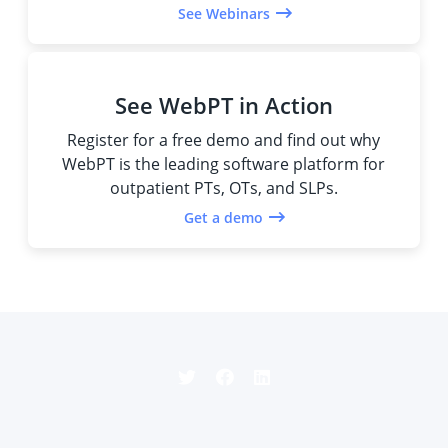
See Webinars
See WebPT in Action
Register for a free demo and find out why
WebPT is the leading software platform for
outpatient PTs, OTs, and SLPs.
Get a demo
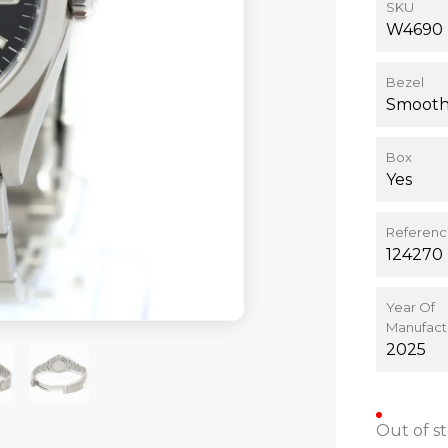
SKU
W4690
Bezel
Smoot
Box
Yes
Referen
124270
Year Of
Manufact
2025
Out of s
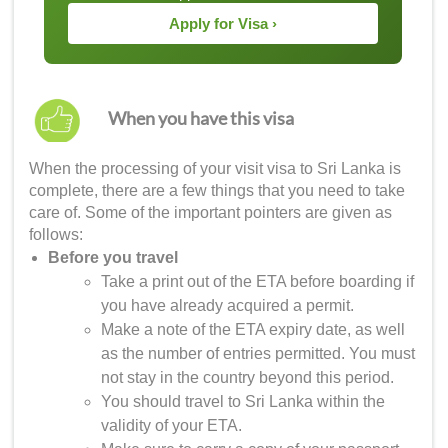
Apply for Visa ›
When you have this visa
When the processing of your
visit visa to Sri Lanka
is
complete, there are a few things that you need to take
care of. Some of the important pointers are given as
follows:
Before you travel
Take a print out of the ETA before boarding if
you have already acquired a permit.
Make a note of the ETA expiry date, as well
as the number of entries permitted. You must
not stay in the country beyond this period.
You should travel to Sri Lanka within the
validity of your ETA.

══════════

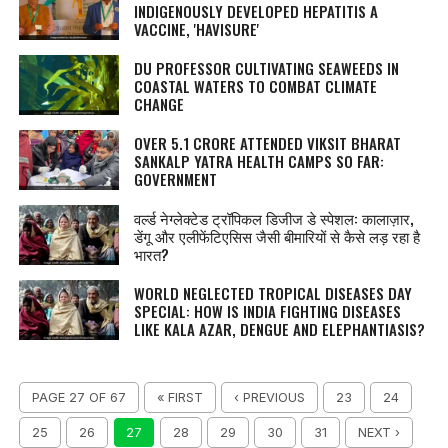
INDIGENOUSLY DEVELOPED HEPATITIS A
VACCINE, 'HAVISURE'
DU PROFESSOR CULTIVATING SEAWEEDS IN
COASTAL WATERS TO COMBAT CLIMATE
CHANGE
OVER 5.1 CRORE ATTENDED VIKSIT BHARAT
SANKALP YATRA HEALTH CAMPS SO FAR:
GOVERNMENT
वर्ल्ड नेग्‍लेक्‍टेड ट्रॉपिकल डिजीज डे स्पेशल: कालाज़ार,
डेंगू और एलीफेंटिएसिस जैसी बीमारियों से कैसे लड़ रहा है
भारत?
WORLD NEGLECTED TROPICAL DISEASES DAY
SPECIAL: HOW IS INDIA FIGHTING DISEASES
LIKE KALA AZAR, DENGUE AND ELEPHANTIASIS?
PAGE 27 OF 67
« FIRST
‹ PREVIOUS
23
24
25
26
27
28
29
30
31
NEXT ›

══════════

Lines that contain the string "travel" should be copied from the material above.

→ **TASK SOLUTION**:
Before you travel
You should travel to Sri Lanka within the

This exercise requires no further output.